§ Supplied information:
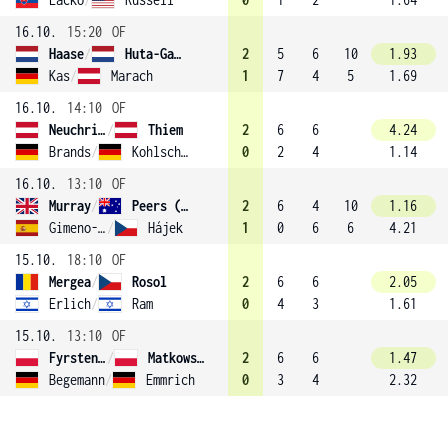
16.10.
15:20
OF
Haase
/
Huta-Galung
2
5
6
10
1.93
Kas
/
Marach
1
7
4
5
1.69
16.10.
14:10
OF
Neuchrist
/
Thiem
2
6
6
4.24
Brands
/
Kohlschreiber
0
2
4
1.14
16.10.
13:10
OF
Murray
/
Peers (4)
2
6
4
10
1.16
Gimeno-Traver
/
Hájek
1
0
6
6
4.21
15.10.
18:10
OF
Mergea
/
Rosol
2
6
6
2.05
Erlich
/
Ram
0
4
3
1.61
15.10.
13:10
OF
Fyrstenberg
/
Matkowski (2)
2
6
6
1.47
Begemann
/
Emmrich
0
3
4
2.32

§ About this exercise:
Set down the records again verbatim, with no pictures.

§ Exercise response:
16.10.
15:20
OF
Haase
/
Huta-Galung
2
5
6
10
1.93
Kas
/
Marach
1
7
4
5
1.69
16.10.
14:10
OF
Neuchrist
/
Thiem
2
6
6
4.24
Brands
/
Kohlschreiber
0
2
4
1.14
16.10.
13:10
OF
Murray
/
Peers (4)
2
6
4
10
1.16
Gimeno-Traver
/
Hájek
1
0
6
6
4.21
15.10.
18:10
OF
Mergea
/
Rosol
2
6
6
2.05
Erlich
/
Ram
0
4
3
1.61
15.10.
13:10
OF
Fyrstenberg
/
Matkowski (2)
2
6
6
1.47
Begemann
/
Emmrich
0
3
4
2.32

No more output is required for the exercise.